A report indicates that the Great Barrier Reef in Australia has rebounded to record levels following storms and bleaching incidents. Although this is wonderful news, according to authorities, the new coral is very susceptible to environmental challenges like climate change and can quickly lose its beauty. The reef’s northern and central regions have the most coral cover. This has been the case ever since coral monitoring started, or about 36 years ago. However, the coral cover reef’s southern portion has shrunk. The Australian Institute of Marine Science (AIMS) scans the reef to check its health, each year. Aerial surveys and slowly towed divers are the methods they employ to do this.

Since the fourth mass bleaching was revealed in March, AIMS has had serious worries, particularly as this year’s study approaches. ‘In our 36 years of monitoring the status of the Great Barrier Reef, we have rarely witnessed bleaching occurrences so close together,’ said Paul Hardisty, chief executive of AIMS.

According to the most recent findings, the reef cover can recover provided the right conditions continue, however at the Great Barrier Reef, acute and severe disturbances are occurring more frequently and lasting longer.

The Great Barrier Reef is greatly threatened by coral-eating crown-of-thorns starfish and the destructive waves of tropical cyclones. In fact, a large portion of this recent coral growth that is a member of the Acropora species is at risk from this danger.

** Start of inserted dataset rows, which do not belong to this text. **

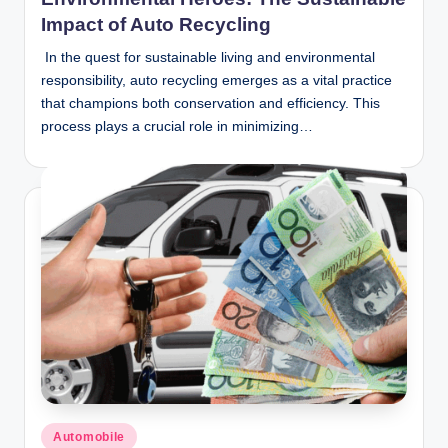
Impact of Auto Recycling
In the quest for sustainable living and environmental
responsibility, auto recycling emerges as a vital practice
that champions both conservation and efficiency. This
process plays a crucial role in minimizing…
Posted
Automobile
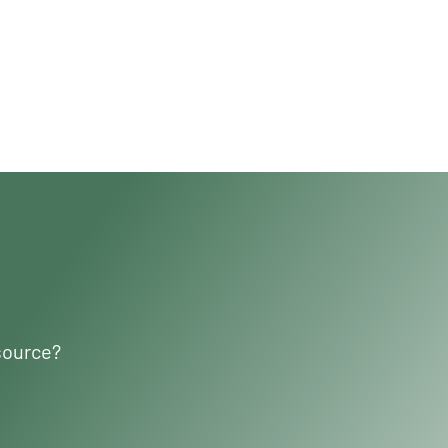
source?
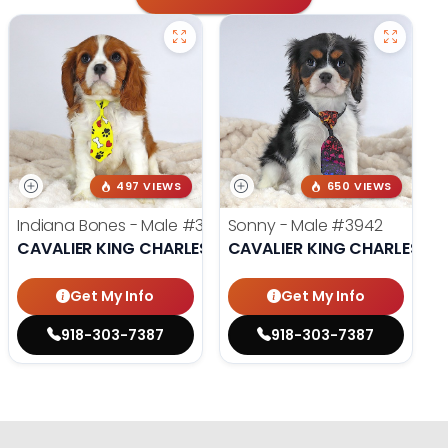
497 VIEWS
650 VIEWS
Indiana Bones - Male
#3962
Sonny - Male
#3942
CAVALIER KING CHARLES SPANIEL
CAVALIER KING CHARLES SP
Get My Info
Get My Info
918-303-7387
918-303-7387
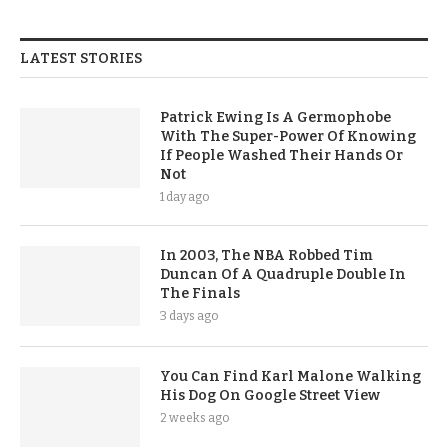
LATEST STORIES
Patrick Ewing Is A Germophobe
With The Super-Power Of Knowing
If People Washed Their Hands Or
Not
1 day ago
In 2003, The NBA Robbed Tim
Duncan Of A Quadruple Double In
The Finals
3 days ago
You Can Find Karl Malone Walking
His Dog On Google Street View
2 weeks ago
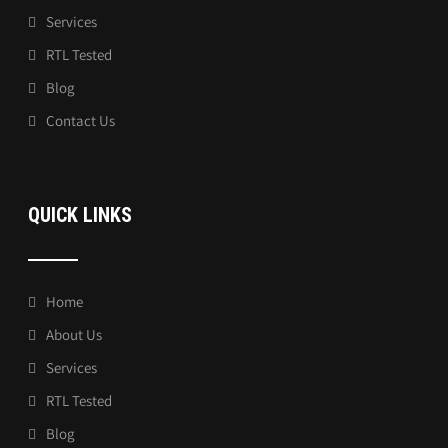
Services
RTL Tested
Blog
Contact Us
QUICK LINKS
Home
About Us
Services
RTL Tested
Blog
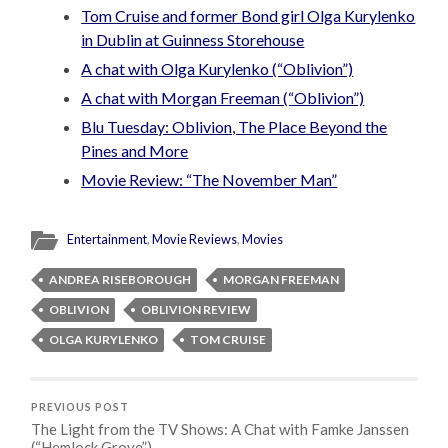
Tom Cruise and former Bond girl Olga Kurylenko
in Dublin at Guinness Storehouse
A chat with Olga Kurylenko (“Oblivion”)
A chat with Morgan Freeman (“Oblivion”)
Blu Tuesday: Oblivion, The Place Beyond the
Pines and More
Movie Review: “The November Man”
Entertainment
,
Movie Reviews
,
Movies
ANDREA RISEBOROUGH
MORGAN FREEMAN
OBLIVION
OBLIVION REVIEW
OLGA KURYLENKO
TOM CRUISE
PREVIOUS POST
The Light from the TV Shows: A Chat with Famke Janssen
(“Hemlock Grove”)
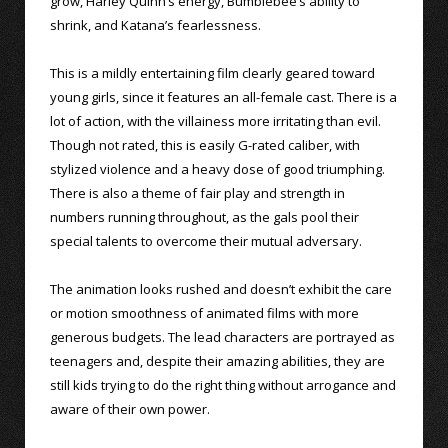
grow, Harley Quinn’s energy, Bumblebee’s ability to
shrink, and Katana’s fearlessness.
This is a mildly entertaining film clearly geared toward
young girls, since it features an all-female cast. There is a
lot of action, with the villainess more irritating than evil.
Though not rated, this is easily G-rated caliber, with
stylized violence and a heavy dose of good triumphing.
There is also a theme of fair play and strength in
numbers running throughout, as the gals pool their
special talents to overcome their mutual adversary.
The animation looks rushed and doesn’t exhibit the care
or motion smoothness of animated films with more
generous budgets. The lead characters are portrayed as
teenagers and, despite their amazing abilities, they are
still kids trying to do the right thing without arrogance and
aware of their own power.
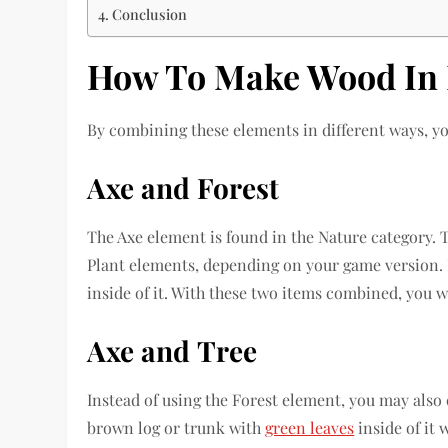
Conclusion
How To Make Wood In 
By combining these elements in different ways, y
Axe and Forest
The Axe element is found in the Nature category. 
Plant elements, depending on your game version. I
inside of it. With these two items combined, you w
Axe
and
Tree
Instead of using the Forest element, you may also 
brown log or trunk with
green leaves
inside of it 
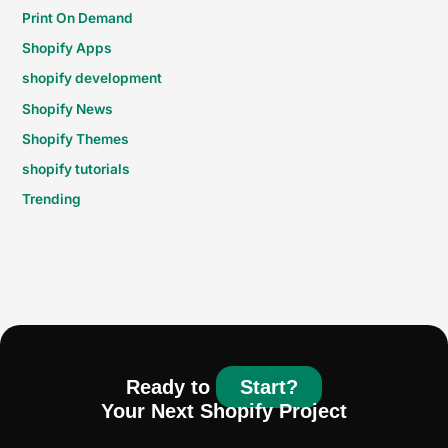
Print On Demand
Shopify Apps
shopify development
Shopify News
Shopify Themes
shopify tutorials
Trending
Ready to
Start?
Your Next Shopify Project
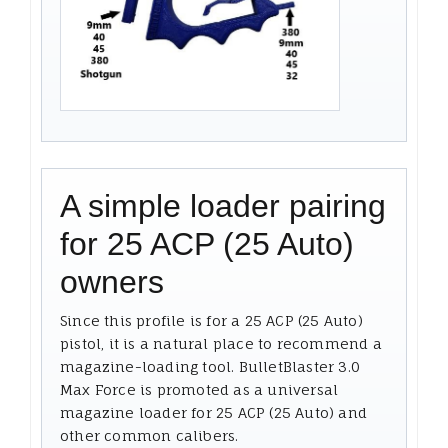
A simple loader pairing
for 25 ACP (25 Auto)
owners
Since this profile is for a 25 ACP (25 Auto)
pistol, it is a natural place to recommend a
magazine-loading tool. BulletBlaster 3.0
Max Force is promoted as a universal
magazine loader for 25 ACP (25 Auto) and
other common calibers.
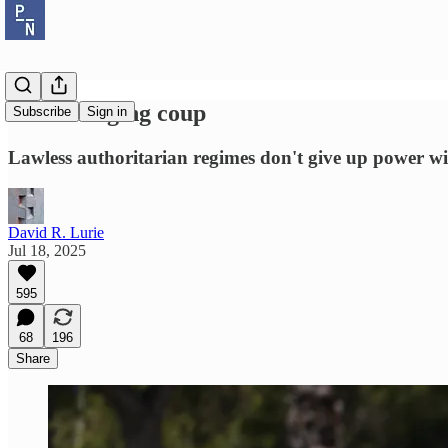
The emerging coup
Subscribe
Sign in
Lawless authoritarian regimes don't give up power wil
David R. Lurie
Jul 18, 2025
595
68
196
Share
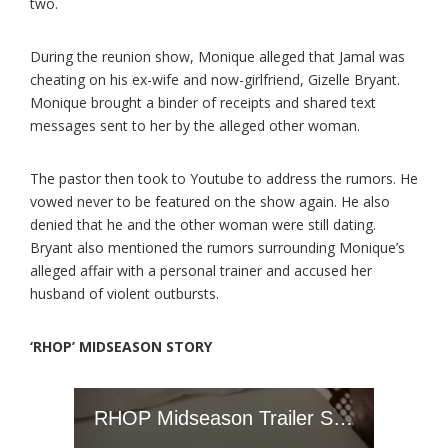
two.
During the reunion show, Monique alleged that Jamal was
cheating on his ex-wife and now-girlfriend, Gizelle Bryant.
Monique brought a binder of receipts and shared text
messages sent to her by the alleged other woman.
The pastor then took to Youtube to address the rumors. He
vowed never to be featured on the show again. He also
denied that he and the other woman were still dating.
Bryant also mentioned the rumors surrounding Monique’s
alleged affair with a personal trainer and accused her
husband of violent outbursts.
‘RHOP’ MIDSEASON STORY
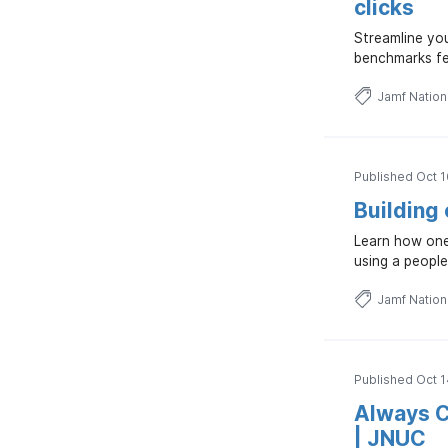
clicks
Streamline you
benchmarks fe
Jamf Natio
Published Oct 1
Building
Learn how one
using a people
Jamf Natio
Published Oct 1
Always C
| JNUC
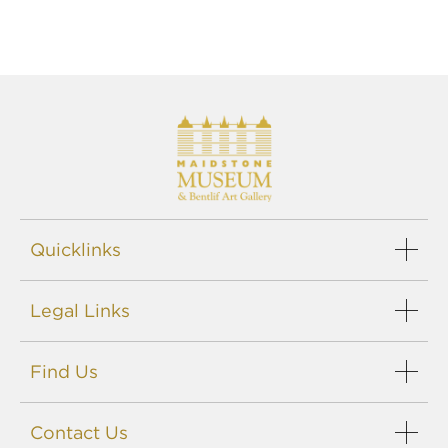
Quicklinks
Events
Legal Links
Support us
Careers
Sitemap
Blog
Find Us
Privacy policy
Terms
Maidstone Museums
Disclaimer
Contact Us
St. Faith's Street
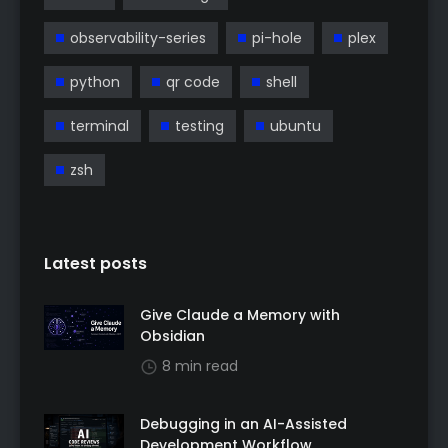
observability-series
pi-hole
plex
python
qr code
shell
terminal
testing
ubuntu
zsh
Latest posts
Give Claude a Memory with
Obsidian
8 min read
Debugging in an AI-Assisted
Development Workflow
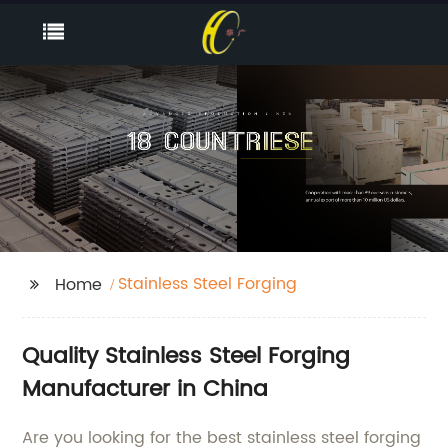
Stainless Steel Forging
Home
Quality Stainless Steel Forging
Manufacturer in China
Are you looking for the best stainless steel forging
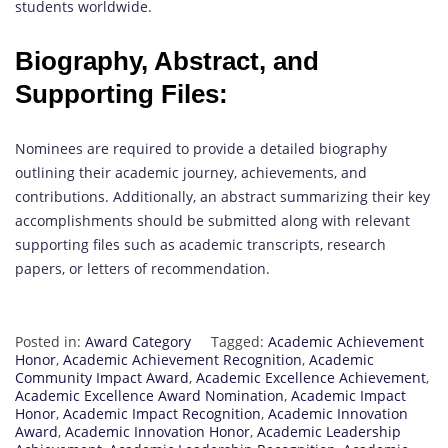
students worldwide.
Biography, Abstract, and
Supporting Files:
Nominees are required to provide a detailed biography
outlining their academic journey, achievements, and
contributions. Additionally, an abstract summarizing their key
accomplishments should be submitted along with relevant
supporting files such as academic transcripts, research
papers, or letters of recommendation.
Posted in:
Award Category
Tagged:
Academic Achievement
Honor
,
Academic Achievement Recognition
,
Academic
Community Impact Award
,
Academic Excellence Achievement
,
Academic Excellence Award Nomination
,
Academic Impact
Honor
,
Academic Impact Recognition
,
Academic Innovation
Award
,
Academic Innovation Honor
,
Academic Leadership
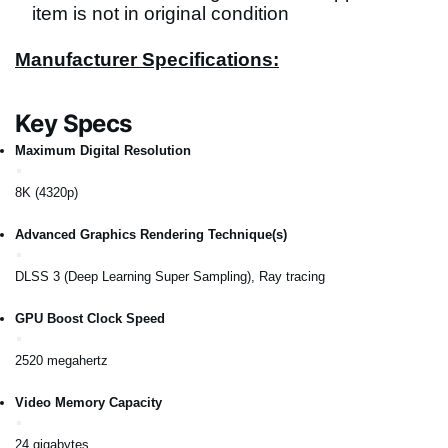
item is not in original condition
Manufacturer Specifications:
Key Specs
Maximum Digital Resolution
8K (4320p)
Advanced Graphics Rendering Technique(s)
DLSS 3 (Deep Learning Super Sampling), Ray tracing
GPU Boost Clock Speed
2520 megahertz
Video Memory Capacity
24 gigabytes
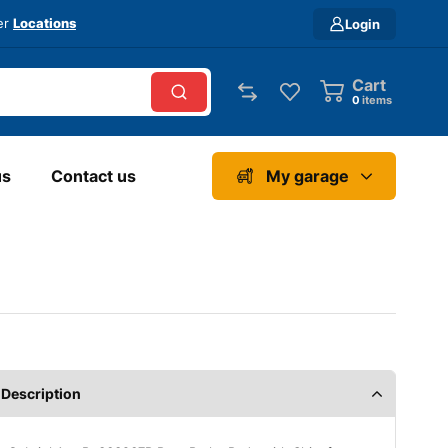
ver
Locations
Login
Cart
0
items
us
Contact us
My garage
Description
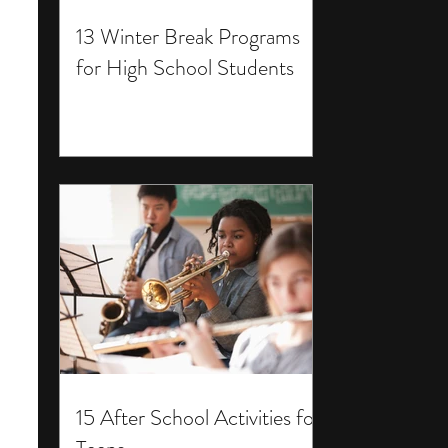
13 Winter Break Programs
for High School Students
15 After School Activities for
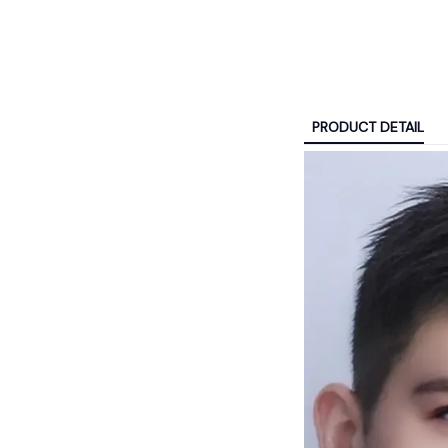
PRODUCT DETAIL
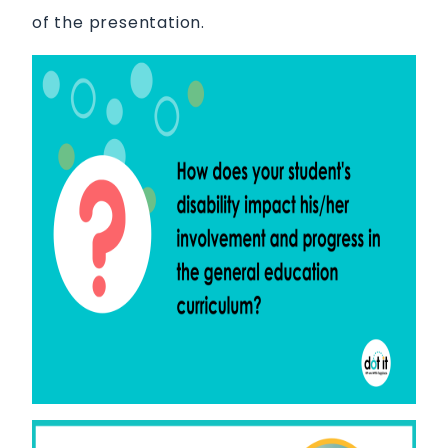
of the presentation.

The Great Barrier Reef, one of the most biodiverse ecosystems in the world, has been recognised as a World Heritage Site for 40 years due to its immense scientific and intrinsic value. The UN’s scientific and cultural organisation, UNESCO, claims that ‘not enough’ is being done to save the reef.

According to the Great Barrier Reef Marine Park Authority, which oversees the reef’s management, the Great Barrier Reef’s future is ‘extremely bleak’ as a result of climate change.

Although this news offers some optimism for biodiversity preservation, there are still a lot of obstacles to overcome.